Well, I’m feeling pretty controlling right now, too. But it’s all about feeling so OUT of control on the inside. And that’s all about my ADHD.
Can we be honest, here? I don’t like being “controlling.” It takes a huge amount of energy. I constantly have to monitor what’s going on outside so I can respond appropriately on the inside which then comes out for the world to see. Oooh. That didn’t make sense, did it? Let me try again.
When something happens “out there,” I don’t trust my natural instincts for a response. My natural instincts have gotten me in a lot of trouble over the years. I’ve flashed back in anger. I’ve clouded up in pain. I’ve been a little too honest. The reaction from the “other side” to my honest reaction has been, shall we say, less than positive.
As I reported in my book (“Confessions of an ADDiva”), I learned to hide myself and my instinctive responses.

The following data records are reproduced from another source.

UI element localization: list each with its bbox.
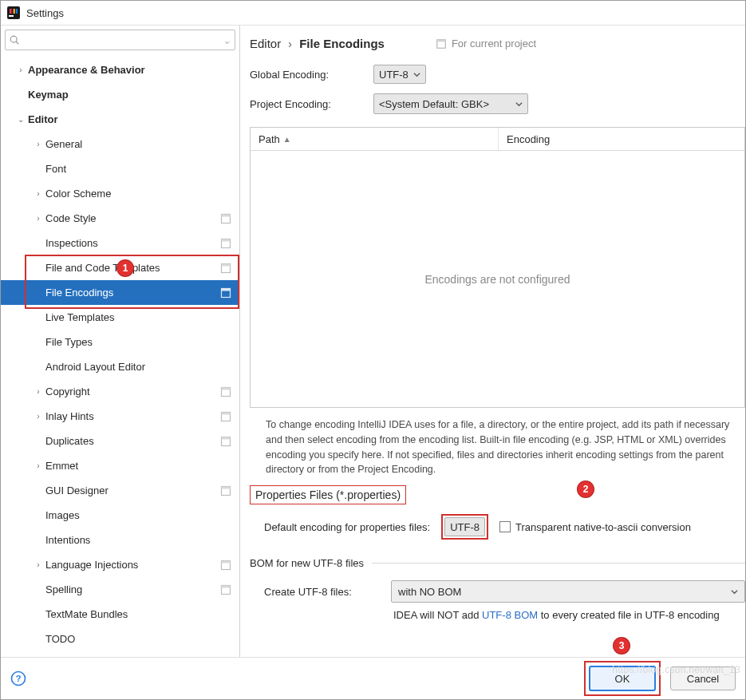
help-icon[interactable]: ? [10, 670, 26, 686]
settings-tree[interactable]: ›Appearance & BehaviorKeymap⌄Editor›Gene… [1, 54, 239, 657]
tree-item-language-injections[interactable]: ›Language Injections [1, 552, 239, 577]
breadcrumb: Editor › File Encodings [250, 37, 385, 50]
properties-default-encoding-value: UTF-8 [450, 521, 480, 533]
svg-rect-2 [10, 9, 12, 14]
tree-item-file-and-code-templates[interactable]: File and Code Templates [1, 255, 239, 280]
svg-rect-10 [222, 239, 231, 241]
tree-item-label: File Types [45, 336, 239, 348]
svg-rect-1 [9, 15, 14, 17]
watermark: https://blog.csdn.net/wait_13 [612, 664, 740, 675]
table-empty-label: Encodings are not configured [424, 273, 570, 286]
tree-item-label: Color Scheme [45, 188, 239, 200]
svg-rect-4 [16, 9, 18, 14]
tree-item-inlay-hints[interactable]: ›Inlay Hints [1, 404, 239, 429]
project-encoding-row: Project Encoding: <System Default: GBK> [250, 93, 745, 114]
table-header: Path ▲ Encoding [251, 128, 744, 151]
properties-section-title: Properties Files (*.properties) [250, 485, 406, 504]
for-project-label: For current project [452, 38, 536, 49]
tree-item-label: Images [45, 509, 239, 521]
tree-item-general[interactable]: ›General [1, 132, 239, 156]
svg-rect-24 [222, 560, 231, 563]
bom-section-header: BOM for new UTF-8 files [250, 557, 745, 569]
annotation-callout-2: 2 [577, 481, 594, 498]
settings-window: Settings ⌄ ›Appearance & BehaviorKeymap⌄… [0, 0, 746, 700]
tree-item-textmate-bundles[interactable]: TextMate Bundles [1, 602, 239, 627]
tree-item-live-templates[interactable]: Live Templates [1, 305, 239, 330]
search-input[interactable] [20, 34, 224, 47]
svg-rect-14 [222, 288, 231, 291]
col-path[interactable]: Path ▲ [251, 128, 499, 150]
tree-item-copyright[interactable]: ›Copyright [1, 379, 239, 404]
chevron-right-icon[interactable]: › [33, 140, 44, 148]
tree-item-spelling[interactable]: Spelling [1, 577, 239, 602]
project-scope-icon [220, 238, 231, 249]
breadcrumb-leaf: File Encodings [299, 37, 385, 50]
chevron-down-icon[interactable]: ⌄ [15, 115, 26, 124]
search-box[interactable]: ⌄ [5, 30, 235, 50]
breadcrumb-row: Editor › File Encodings For current proj… [250, 37, 745, 60]
tree-item-editor[interactable]: ⌄Editor [1, 107, 239, 132]
checkbox-icon [499, 521, 511, 532]
utf8-bom-link[interactable]: UTF-8 BOM [482, 609, 538, 621]
project-scope-icon [220, 287, 231, 299]
svg-rect-12 [222, 263, 231, 266]
encodings-table[interactable]: Path ▲ Encoding Encodings are not config… [250, 127, 745, 408]
sort-asc-icon: ▲ [283, 135, 291, 144]
chevron-right-icon[interactable]: › [15, 65, 26, 74]
chevron-right-icon[interactable]: › [33, 387, 44, 396]
tree-item-gui-designer[interactable]: GUI Designer [1, 478, 239, 503]
create-utf8-files-combo[interactable]: with NO BOM [391, 580, 745, 603]
tree-item-label: Spelling [45, 583, 220, 595]
bom-section-title: BOM for new UTF-8 files [250, 557, 364, 569]
col-encoding[interactable]: Encoding [499, 128, 558, 150]
sidebar: ⌄ ›Appearance & BehaviorKeymap⌄Editor›Ge… [1, 26, 240, 657]
chevron-right-icon[interactable]: › [33, 214, 44, 223]
tree-item-intentions[interactable]: Intentions [1, 528, 239, 552]
tree-item-inspections[interactable]: Inspections [1, 231, 239, 255]
tree-item-emmet[interactable]: ›Emmet [1, 453, 239, 478]
tree-item-label: Language Injections [45, 559, 220, 571]
tree-item-color-scheme[interactable]: ›Color Scheme [1, 181, 239, 206]
tree-item-file-types[interactable]: File Types [1, 330, 239, 354]
content-pane: Editor › File Encodings For current proj… [240, 26, 745, 657]
dialog-footer: ? 3 OK Cancel https://blog.csdn.net/wait… [1, 657, 745, 699]
chevron-down-icon [515, 101, 523, 108]
main-area: ⌄ ›Appearance & BehaviorKeymap⌄Editor›Ge… [1, 25, 745, 657]
tree-item-keymap[interactable]: Keymap [1, 82, 239, 107]
chevron-down-icon [731, 588, 738, 595]
tree-item-label: Appearance & Behavior [28, 64, 239, 76]
project-scope-icon [220, 560, 231, 571]
col-path-label: Path [259, 133, 280, 145]
project-scope-icon [220, 411, 231, 422]
tree-item-file-encodings[interactable]: File Encodings [1, 280, 239, 305]
table-empty-state: Encodings are not configured [251, 151, 744, 407]
project-encoding-combo[interactable]: <System Default: GBK> [373, 93, 528, 114]
chevron-right-icon: › [284, 38, 296, 50]
chevron-right-icon[interactable]: › [33, 560, 44, 569]
tree-item-label: GUI Designer [45, 484, 220, 496]
search-icon [9, 34, 20, 45]
tree-item-label: Code Style [45, 212, 220, 224]
breadcrumb-root[interactable]: Editor [250, 37, 281, 50]
tree-item-label: Font [45, 163, 239, 175]
tree-item-label: File and Code Templates [45, 262, 220, 274]
tree-item-code-style[interactable]: ›Code Style [1, 206, 239, 231]
chevron-right-icon[interactable]: › [33, 412, 44, 421]
tree-item-duplicates[interactable]: Duplicates [1, 429, 239, 453]
chevron-right-icon[interactable]: › [33, 189, 44, 198]
project-scope-icon [220, 386, 231, 397]
tree-item-images[interactable]: Images [1, 503, 239, 528]
tree-item-todo[interactable]: TODO [1, 627, 239, 651]
chevron-right-icon[interactable]: › [33, 461, 44, 470]
global-encoding-combo[interactable]: UTF-8 [373, 65, 426, 84]
svg-rect-18 [222, 412, 231, 414]
project-encoding-label: Project Encoding: [250, 98, 373, 110]
tree-item-font[interactable]: Font [1, 156, 239, 181]
chevron-down-icon [413, 71, 420, 78]
for-current-project-badge: For current project [436, 38, 536, 49]
tree-item-android-layout-editor[interactable]: Android Layout Editor [1, 354, 239, 379]
svg-text:?: ? [16, 674, 22, 683]
properties-default-encoding-combo[interactable]: UTF-8 [444, 517, 485, 536]
tree-item-appearance-behavior[interactable]: ›Appearance & Behavior [1, 57, 239, 82]
transparent-native-to-ascii-checkbox[interactable]: Transparent native-to-ascii conversion [499, 521, 691, 533]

Which took even more energy and focus I really didn’t have.
The good news? Light at the end of the tunnel? Other cliches? I finally let myself breathe and be ME. I gradually stripped away the thick public personna I had layered to hide my inappropriate outbursts. I backpaddled through the inappropriate outbursts and faced the “triggering events” that elicited them. Even more impressive, I drilled through to my wounded soft underbelly that had endured the whips of criticism and self doubt.
And there, in the nicked and scabbed and bleeding underbelly, I began to love myself again (for the first time?). I realized that those wounds were real. They weren’t silly or dismissive. They were real to me. And most important they weren’t to be ignored. So I got out the iodine and mercurichome (now that really says something about my age…) and Neosporin and Wound Managmement BandAids and started healing those many cuts and scrapes and dents and injuries.
They aren’t all gone, of course. Some are deep and need more care. And sometimes I revert to my old reactions, especially when I am under a lot of stress. Like now.
With Boomer’s sudden death, ADHD Awareness Week, the ADDiva Retreat, family beach time, reservations for next year’s retreat, webinars, the upcoming ADDA Board retreat, a new dog in the house, unpacking from being away for two weeks, the upcoming CHADD conference, publication of “Let’s Fix It” for the conference, a new diet attempt, guilt over not exercising, a husband who is angry about a particularly vicious deposition next week and the guilt over not enjoying these glorious late fall days and nights…yeah, you could say I am a bit overstressed. And I think I have forgotten a bunch of things on the list.
So my “control issues” crept back in. Today, I pledge to revisit my original solution. Walk backwards through the control, through my overreaction, through my worry about what people think of me, through the pain of losing Boomer and a million other worries and back to myself. Me. Alone.
I will take a breath. I will take a walk. I will allow myself some solitude and some tears. I will write about it (starting here and now) and languish, doing nothing for a while. I need to rebuild my strength again. I need some time. Even when I am in a hurry. I need some time.
And then, maybe, just maybe, I will be loose and easy and feeling fine again.
Excuse me – OMG, I just realized that I missed a deadline for writing a story for a magazine. Breathe, Linda, breathe. It’s OK.
Thank you Linda for your openess and honesty. I find myself avoiding people and situations where I am not sure what I will say and how it will be received. I think I need to read your book for somenew insights.
WOW! I think you definitely have a right to be feeling the way you do, with all you have going on. That is a lot for anyone to deal with, even more overwhelming with ADD. I symphathize and can relate. I hope things improve.
I’m sure you speak for many, Linda. Nice job!